NPC1 The output NPC is 32.Packing 2bit, 32 pixels into 64 bit pointer
USE_URAM Enable to map some storage structures to URAM
XFCVDEPTH_IN_1 Depth of input image
XFCVDEPTH_OUT_1 Depth of output image
_src_mat Input image
_dst_mat Output image
_lowthreshold The lower value of threshold for binary thresholding.
_highthreshold The higher value of threshold for binary thresholding.

The following table describes the EdgeTracing template and function parameters:

Table 335 Table 65. EdgeTracing Parameter Description
Parameter Description
SRC_T Input pixel type
DST_T Output pixel type
ROWS Maximum height of input and output image
COLS Maximum width of input and output image (must be a multiple of 32)
NPC_SRC Number of pixels to be processed per cycle. Fixed to XF_NPPC32.
NPC_DST Number of pixels to be written to destination. Fixed to XF_NPPC8.
USE_URAM Enable to map storage structures to URAM.
depthm Depth of input image
_src Input image
_dst Output image

Resource Utilization

The following table summarizes the resource utilization of xf::cv::Canny and EdgeTracing in different configurations, generated using Vivado HLS 2019.1 tool for the Xczu9eg-ffvb1156-1-i-es1 FPGA, to process a grayscale HD (1080x1920) image for Filter size is 3.

Table 336 Table 66. xf::cv::Canny and EdgeTracing Function Resource Utilization Summary
Name Resource Utilization
1 pixel 1 pixel 8 pixel 8 pixel Edge Linking Edge Linking
L1NORM,FS:3 L2NORM,FS:3 L1NORM,FS:3 L2NORM,FS:3
300 MHz 300 MHz 150 MHz 150 MHz 300 MHz 150 MHz
BRAM_18K 22 18 36 32 84 84
DSP48E 2 4 16 32 3 3
FF 3027 3507 4899 6208 17600 14356
LUT 2626 3170 6518 9560 15764 14274
CLB 606 708 1264 1871 2955 3241

The following table summarizes the resource utilization of xf::cv::Canny and EdgeTracing in different configurations, generated using Vivado HLS 2019.1 tool for the xczu7ev-ffvc1156-2-e FPGA, to process a grayscale 4K image for Filter size is 3.

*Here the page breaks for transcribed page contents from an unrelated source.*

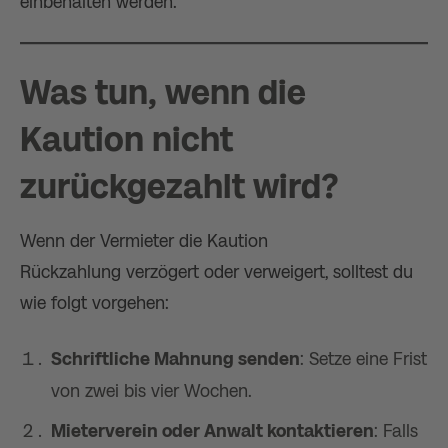
einbehalten werden​.
Was tun, wenn die
Kaution nicht
zurückgezahlt wird?
Wenn der Vermieter die Kaution
Rückzahlung verzögert oder verweigert, solltest du
wie folgt vorgehen:
Schriftliche Mahnung senden
: Setze eine Frist
von zwei bis vier Wochen​.
Mieterverein oder Anwalt kontaktieren
: Falls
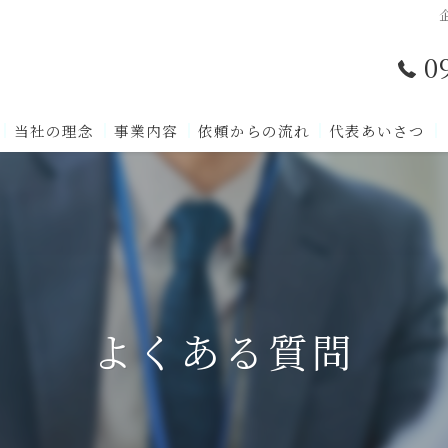
0
当社の理念
事業内容
依頼からの流れ
代表あいさつ
よくある質問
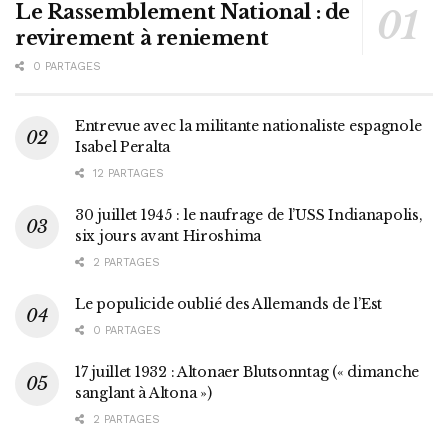
Le Rassemblement National : de
revirement à reniement
0 PARTAGES
Entrevue avec la militante nationaliste espagnole
Isabel Peralta
12 PARTAGES
30 juillet 1945 : le naufrage de l’USS Indianapolis,
six jours avant Hiroshima
2 PARTAGES
Le populicide oublié des Allemands de l’Est
0 PARTAGES
17 juillet 1932 : Altonaer Blutsonntag (« dimanche
sanglant à Altona »)
2 PARTAGES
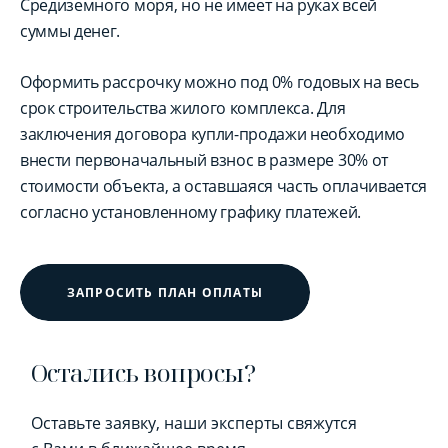
Средиземного моря, но не имеет на руках всей
суммы денег.
Оформить рассрочку можно под 0% годовых на весь
срок строительства жилого комплекса. Для
заключения договора купли-продажи необходимо
внести первоначальный взнос в размере 30% от
стоимости объекта, а оставшаяся часть оплачивается
согласно установленному графику платежей.
ЗАПРОСИТЬ ПЛАН ОПЛАТЫ
Остались вопросы?
Оставьте заявку, наши эксперты свяжутся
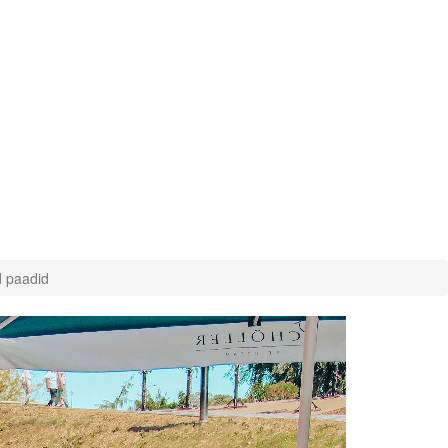
d paadid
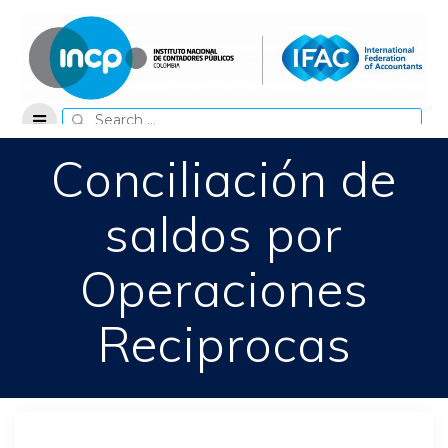
Skip
to
content
Search
for:
Conciliación de
saldos por
Operaciones
Reciprocas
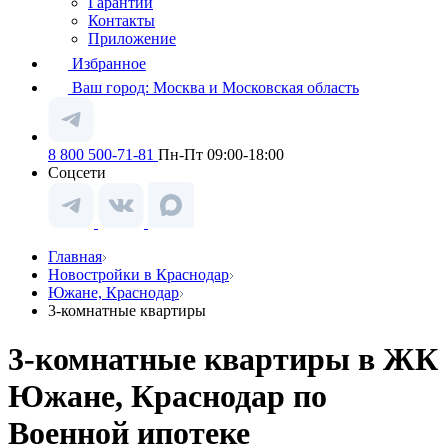
Гарантии
Контакты
Приложение
Избранное
Ваш город:
Москва и Московская область
8 800 500-71-81
Пн-Пт 09:00-18:00
Соцсети
Главная
Новостройки в Краснодар
Южане, Краснодар
3-комнатные квартиры
3-комнатные квартиры в ЖК
Южане, Краснодар по
Военной ипотеке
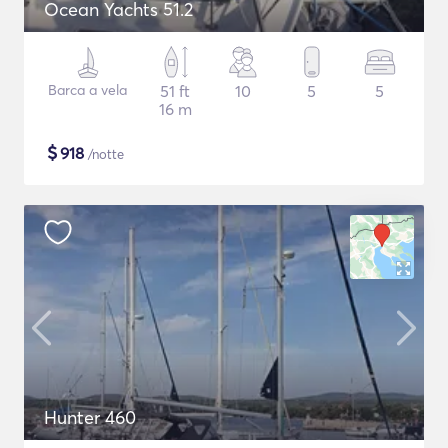
Ocean Yachts 51.2
Barca a vela
51 ft
10
5
5
16 m
$
918
/notte
Hunter 460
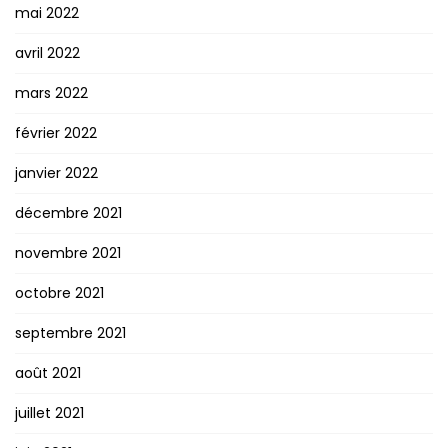
mai 2022
avril 2022
mars 2022
février 2022
janvier 2022
décembre 2021
novembre 2021
octobre 2021
septembre 2021
août 2021
juillet 2021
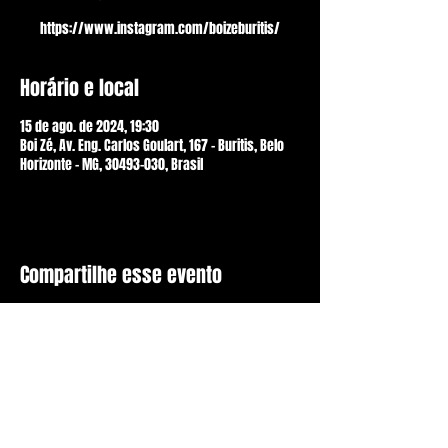
https://www.instagram.com/boizeburitis/
Horário e local
15 de ago. de 2024, 19:30
Boi Zé, Av. Eng. Carlos Goulart, 167 - Buritis, Belo
Horizonte - MG, 30493-030, Brasil
Compartilhe esse evento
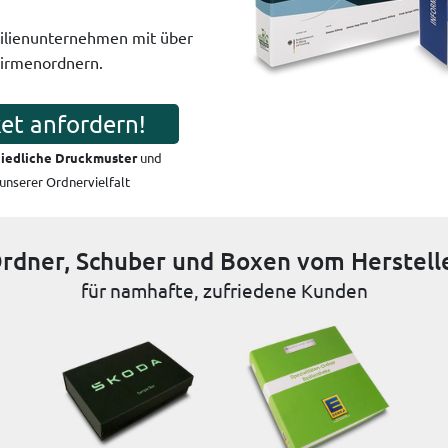
ilienunternehmen mit über
Firmenordnern.
et anfordern!
iedliche Druckmuster
und
 unserer Ordnervielfalt
rdner, Schuber und Boxen vom Herstell
für namhafte, zufriedene Kunden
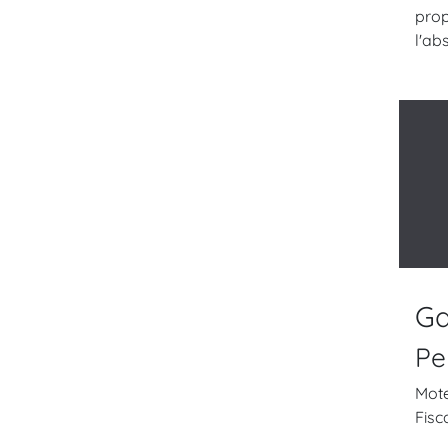
prop
l'ab
Ga
Pe
Mote
Fisc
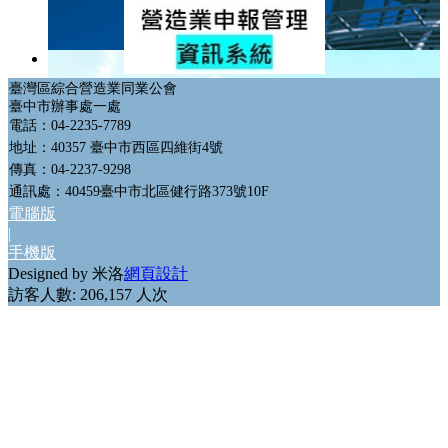
會員網站
政府機構連結
GO
臺灣區綜合營造業同業公會
臺中市辦事處一處
電話：04-2235-7789
地址：40357 臺中市西區四維街4號
傳真：04-2237-9298
通訊處：40459臺中市北區健行路373號10F
電腦版
|
手機版
Designed by 米洛
網頁設計
訪客人數: 206,157 人次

Table 337 Table 67. xf::cv::Canny and EdgeTracing Function Resource Utilization Summary with UltraRAM Enable
Name Resource Utilization
1 pixel 1 pixel 8 pixel 8 pixel Edge Linking Edge Linking
L1NORM,FS:3 L2NORM,FS:3 L1NORM,FS:3 L2NORM,FS:3
300 MHz 300 MHz 150 MHz 150 MHz 300 MHz 150 MHz
BRAM_18K 10 8 3 3 4 4
URAM 1 1 15 13 8 8
DSP48E 2 4 16 32 8 8
FF 3184 3749 5006 7174 5581 7054
LUT 2511 2950 6695 9906 4092 6380

Performance Estimate

The following table summarizes the performance of the kernel in different configurations, as generated using Vivado HLS 2019.1 tool for the Xczu9eg-ffvb1156-1-i-es1, to process a grayscale HD (1080x1920) image for L1NORM, filter size is 3 and including the edge linking module.

Table 338 Table 68. xf::cv::Canny and EdgeTracing Function Performance Estimate Summary
Operating Mode Latency Estimate
Max Latency (ms)
1 pixel operation (300 MHz) 10.8
8 pixel operation (150 MHz) 8.5

Deviation from OpenCV

In OpenCV Canny function, the Gaussian blur is not applied as a pre-processing step.